Brasília, 12 (AE) - O presidente Fernando Henrique Cardoso lança amanhã, às 15 horas, no Palácio do Planalto, o Construgiro, um programa que tem por objetivo capitalizar as empresas de construção civil permitindo a reativação do setor. Pelo programa, a Caixa Econômica Federal (CEF) vai conceder financiamentos para as empresas de construção, recebendo como garantia as promissórias que essas empresas têm em mãos, assinadas pelos que compraram imóveis diretamente delas. Assim, a Caixa transformará recursos a receber em capital de giro para as construtoras.
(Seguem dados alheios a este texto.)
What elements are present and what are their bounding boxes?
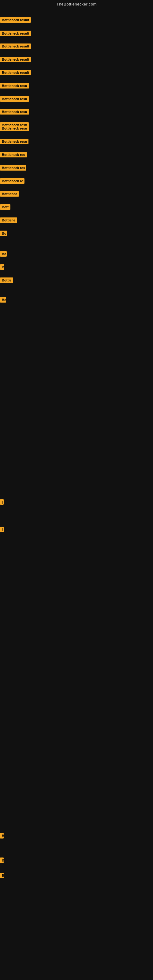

A princípio serão liberados R$ 800 milhões para a construção de novos imóveis e, com isso, o governo espera gerar 120 mil novos empregos. O anúncio do novo projeto foi feito hoje
por Fernando Henrique, no programa semanal de rádio Palavra do Presidente. De acordo com o presidente, os financiamentos serão feitos com base na TR, mais 12% de juros, ou seja, as taxas finais ficarão entre 12% e 16% ao ano, índice inferior ao que as empresas obtém, quando buscam empréstimos direto nos bancos. As empresas terão dois anos para pagar a Caixa Econômica.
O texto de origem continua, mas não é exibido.